In early May, my family and I left the UK for France. We had a mandate to travel as I had a show that was about to reopen at Château La Coste in Provence and a huge 35-ton sculpture of mine, Schism, needed to be installed. I had made a deal with La Coste that if we managed to make it out there, in exchange for them putting my family up and feeding us, I would install the 35-ton sculpture myself for free over a three-week period. Normally this kind of process would be carried out by a professional art handler at a considerable cost and I would only fly in for key moments to oversee and sign off. But I have always loved this stage of a project and have really missed having the time for it. One good thing to have come from this wretched year is it has made us all stop, pause and think. The appraisal of what really matters was often forgotten in our previously quite automatic and frenetic lives. I have definitely become more conscious and reflective, both incredibly important qualities for an artist to hold on to and exercise.

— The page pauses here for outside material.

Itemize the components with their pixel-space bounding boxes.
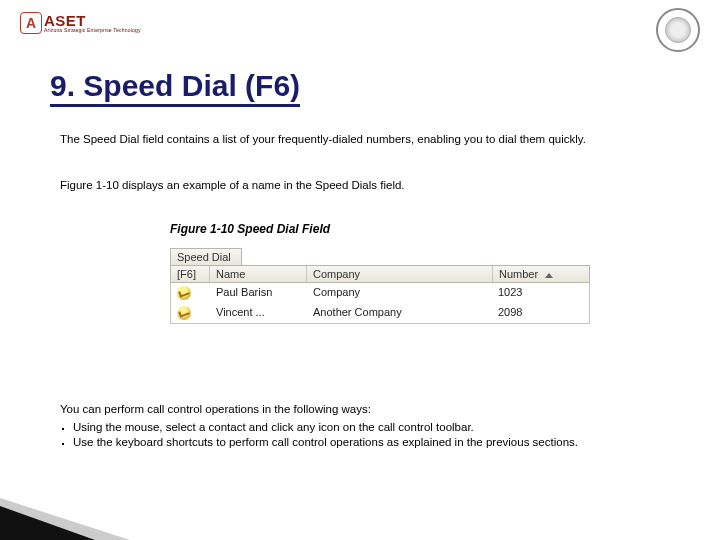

At La Coste there were no art handlers operating, no insurance for staff – just me with a bunch of hand tools I’d brought in the back of our C-Max. I had really been looking forward to rolling my sleeves up but the task was daunting. Schism consisted of 19 steel tetrahedrons each weighing 1.5 tons and 3.5m in length. It had been designed as a vast flat-pack system of interlocking steel planks, 12 of which formed a tetrahedron: each plank weighed 120 kg. It was just about possible for two people to move them around and lift them into place. The legendary local restaurant on the estate, Mallmann, was still closed and there I found two out-of-work Argentinian cooks, Diego and Marcus, who became my main assistants each day.
It took ten days of back-breaking work to assemble the tetrahedrons in a large dusty yard before transporting each one with a digger to its perch above a vineyard and starting the complex process of assembling the cracked puzzle. I loved being back at the coalface, problem-solving and pushing the limits of what was possible with the very limited resources at my disposal. It was one of the most rewarding things I’ve done in a long time and would not have happened if not for Covid. So one silver lining.